Charakterizace hlavních vzorků prachu odebraných v povrchovém hnědouhelném dole s využitím resuspenzní komory
Martin Civiš1,2, Jan Hovorka1
1Institute for Environmental Studies, Faculty of Science, Charles University in Prague, Benátská 2, 128 01 Prague 2, Czech Republic
2Institute of Physics, Academy of Sciences of the Czech Republic, Na Slovance 2, 182 21 Prague 8, Czech Republic, civis@email.cz
Abstract
A purpose-built cylindrical resuspension chamber (V=0.437 m3, S=3.66 m2, S/V=8.38) was used for the dispersion of samples of soil and various kinds of dust. The samples were studied from the point of view of the number and mass distribution of aerosol particles which could affect the concentration of atmospheric aerosol. The samples were taken from lignite, power plant flue ash, gypsum and road dust in the North Bohemian surface mine Nástup. The individual samples were pneumatically dispersed inside the chamber under defined temperature-humidity conditions (20°C and relative humidity (RH) 50 %). An APS (Aerodynamic Particle Sizer) processing provided us with average size distributions of particle mass and number. Lignite dust on mine roads and flue ash probably have the greatest potential impact on the concentration of atmospheric aerosol in the studied locality.
Keywords: resuspension chamber, APS, mass concentration
Abstrakt
Byla postavena válcová resuspenzní komora (V=0.437 m3, S=3.66 m2, S/V=8.38) sloužící k disperzi vzorků půd a dalších různých prachů. Dané vzorky byly studovány z hlediska početní a hmotnostní distribuce aerosolových částic, které mohou ovlivnit koncentraci atmosférického aerosolu. Jednalo se o vzorky hnědého uhlí, elektrárenského popílku, sádrovce a prachu z důlních komunikací odebraných v severočeském hnědouhelném dole Nástup. Jednotlivé vzorky byly pneumaticky rozptylovány uvnitř komory za definovaných teplotně-vlhkostních podmínek (20°C a relativní vlhkosti (RH) 50 %). Informace o průměrných velikostních distribucích počtu a hmoty aerosolovcýh částic jsme získali zpracováním dat ze zařízení APS (Aerodynamic Particle Sizer). Zjistili jsme, že hnědé uhlí z důlních komunikací a elektrárenský popílek mají pravděpodobně největší procentuální zastoupení v atmosférickém aerosolu na této lokalitě.

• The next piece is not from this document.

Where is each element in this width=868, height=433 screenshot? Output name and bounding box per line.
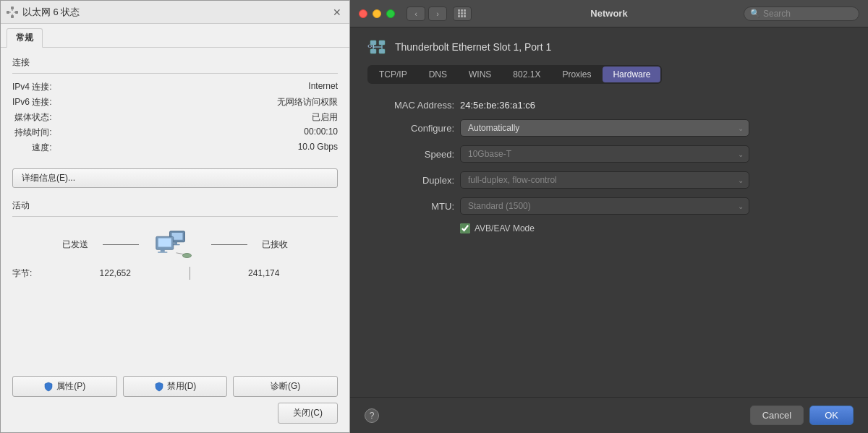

Klíčová slova: resuspenzní komora, APS, hmotnostní koncentrace
The suspension and resuspension of aerosol has been a subject of interest since the end of the 1930s. A very important source of coarse particles of atmospheric aerosol is the dust produced by numerous surfaces and processes like deserts, agricultural areas, road surfaces, devastated landscape, volcanic eruptions, building sites and industrial zones. Aerosols are also produced in mining and worldwide industrial combustion processes. Atmospheric aerosol pollution, as far as concentrations often exceeding the health limits are concerned, belongs among the most serious problems in the quality of air environment both globally and locally in the Czech Republic. While the effects of gaseous pollutants on human health have already been sufficiently studied and recorded, there is much less known about the origin, behavior and effects of the aerosol particles. Many studies have shown the negative effects of aerosol particles on human health and on vegetation (Dockery et al., 1993; Pope et al., 1995). Most countries have converted from the original method of aerosol sampling without differentiating particle size - TSP (Total Suspended Particles) - to the measurement of the so-called thoracic fraction of aerosol PM10 (the set of particles on a filter with a front-end device for separating particles with aerodynamic diameter of 10 μm with an efficiency of 50 %). A study published in the 1990s highlighted a stronger correlation between negative effects on human health and concentrations of PM2.5 rather than PM10 (Schwartz et al. 1996). This has led to the regulation of PMx emissions and to the setting of immission limits for aerosol particles in the USA and in the EU. The current global trend is of conversion to the measurement of the aerosol fraction PM1.0 and to the measurement of the relation of the number of particles to their size.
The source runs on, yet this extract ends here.